The tyre tread is one of the most important components of the tyre and the appearance is often one of the deciding factors for people buying a tyre.

The tread has to transmit the forces for acceleration, braking and cornering from the vehicle to the road surface to provide the necessary grip.

As most vehicles weigh in the region of 1500 kg and are capable of speeds well in excess of 120km/h, it is evident that a tyre is one of the key safety features ensuring a safe journey.

The tyres most noticeable feature is the tread grooves.  Contrary to popular belief, they do not disperse the water from the footprint but are designed to hold water in them in order for the raised portion of the tread to make physical contact with the road.  At speeds of around 120km/h, there is no way that the water will channel itself through the tread grooves and come out the side.  To give you an idea as to how much water the tyre would have to process at 120km/h, consider the depth of water at 2mm and the tyre size of 205/55 R16.  Each tyre would have to process nearly 12 litres per second – the equivalent of running your garden hose at full blast for 6 seconds.

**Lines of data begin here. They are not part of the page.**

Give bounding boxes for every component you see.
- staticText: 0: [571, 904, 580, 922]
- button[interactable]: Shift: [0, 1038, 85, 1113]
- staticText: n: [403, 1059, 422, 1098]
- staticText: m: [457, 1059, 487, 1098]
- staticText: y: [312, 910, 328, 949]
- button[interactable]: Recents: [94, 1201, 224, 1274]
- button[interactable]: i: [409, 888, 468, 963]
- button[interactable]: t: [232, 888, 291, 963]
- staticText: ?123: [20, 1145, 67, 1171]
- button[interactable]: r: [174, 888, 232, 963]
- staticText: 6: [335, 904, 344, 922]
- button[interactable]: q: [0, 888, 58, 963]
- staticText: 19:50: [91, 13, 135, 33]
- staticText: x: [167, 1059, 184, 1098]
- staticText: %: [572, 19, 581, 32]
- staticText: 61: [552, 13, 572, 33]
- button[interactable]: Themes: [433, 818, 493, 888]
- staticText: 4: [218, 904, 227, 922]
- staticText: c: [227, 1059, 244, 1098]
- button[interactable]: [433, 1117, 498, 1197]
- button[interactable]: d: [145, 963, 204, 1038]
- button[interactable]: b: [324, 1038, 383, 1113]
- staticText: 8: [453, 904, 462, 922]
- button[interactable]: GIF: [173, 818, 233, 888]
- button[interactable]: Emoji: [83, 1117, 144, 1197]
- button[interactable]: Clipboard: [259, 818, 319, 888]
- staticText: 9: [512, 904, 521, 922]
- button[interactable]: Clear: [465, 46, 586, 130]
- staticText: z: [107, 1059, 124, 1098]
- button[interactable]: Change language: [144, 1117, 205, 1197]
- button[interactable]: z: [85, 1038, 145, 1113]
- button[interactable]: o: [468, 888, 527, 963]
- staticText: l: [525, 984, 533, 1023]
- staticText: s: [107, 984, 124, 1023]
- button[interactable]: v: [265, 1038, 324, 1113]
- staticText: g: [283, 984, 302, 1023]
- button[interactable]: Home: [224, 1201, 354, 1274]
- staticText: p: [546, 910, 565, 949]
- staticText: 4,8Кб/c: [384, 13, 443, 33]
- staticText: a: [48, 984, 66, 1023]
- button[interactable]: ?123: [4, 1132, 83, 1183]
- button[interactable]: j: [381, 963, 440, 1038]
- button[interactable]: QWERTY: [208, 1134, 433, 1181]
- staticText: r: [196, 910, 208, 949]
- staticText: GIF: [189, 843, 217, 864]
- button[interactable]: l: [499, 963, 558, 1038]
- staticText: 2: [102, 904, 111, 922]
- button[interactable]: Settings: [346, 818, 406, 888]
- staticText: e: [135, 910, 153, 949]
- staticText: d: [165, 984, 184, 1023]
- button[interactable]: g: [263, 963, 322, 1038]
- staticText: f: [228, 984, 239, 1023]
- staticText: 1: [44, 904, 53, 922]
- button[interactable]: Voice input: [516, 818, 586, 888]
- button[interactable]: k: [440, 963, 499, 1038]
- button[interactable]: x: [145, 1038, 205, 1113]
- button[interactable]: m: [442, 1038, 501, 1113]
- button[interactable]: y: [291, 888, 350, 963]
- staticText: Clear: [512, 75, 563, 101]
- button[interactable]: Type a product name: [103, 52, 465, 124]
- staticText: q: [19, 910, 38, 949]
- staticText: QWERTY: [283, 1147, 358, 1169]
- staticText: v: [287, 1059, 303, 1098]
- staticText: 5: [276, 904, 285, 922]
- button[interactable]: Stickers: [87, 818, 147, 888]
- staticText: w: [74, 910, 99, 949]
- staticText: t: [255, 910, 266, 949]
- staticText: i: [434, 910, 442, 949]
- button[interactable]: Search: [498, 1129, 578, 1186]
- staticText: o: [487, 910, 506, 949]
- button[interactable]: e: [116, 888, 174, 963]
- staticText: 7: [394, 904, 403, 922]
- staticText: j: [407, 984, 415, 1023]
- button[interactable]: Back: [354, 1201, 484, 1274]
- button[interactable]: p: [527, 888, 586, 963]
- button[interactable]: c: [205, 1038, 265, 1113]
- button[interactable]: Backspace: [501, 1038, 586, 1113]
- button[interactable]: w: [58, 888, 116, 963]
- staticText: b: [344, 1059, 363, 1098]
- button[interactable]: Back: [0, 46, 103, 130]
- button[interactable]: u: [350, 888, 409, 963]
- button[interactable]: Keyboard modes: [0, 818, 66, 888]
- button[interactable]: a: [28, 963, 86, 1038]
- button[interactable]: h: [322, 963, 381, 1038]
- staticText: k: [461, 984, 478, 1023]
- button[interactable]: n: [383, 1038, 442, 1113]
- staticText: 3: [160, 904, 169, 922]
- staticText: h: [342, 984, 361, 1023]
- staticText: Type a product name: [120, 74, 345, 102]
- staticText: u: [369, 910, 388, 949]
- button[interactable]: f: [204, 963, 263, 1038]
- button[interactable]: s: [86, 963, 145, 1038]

If the depth of water is too much, the depth of the tread too little, or the speed of the vehicle too high for the tread grooves to process this water, then aquaplaning will occur.  The tyres lose contact with the road and the rest is history.  It is not surprising then, that tyre dealers can do good business the day after it has rained. 

At BestDrive Auto Tyres we recommend that you check your tyres regularly in the interest of your own safety and that of the motorists who travel our roads daily.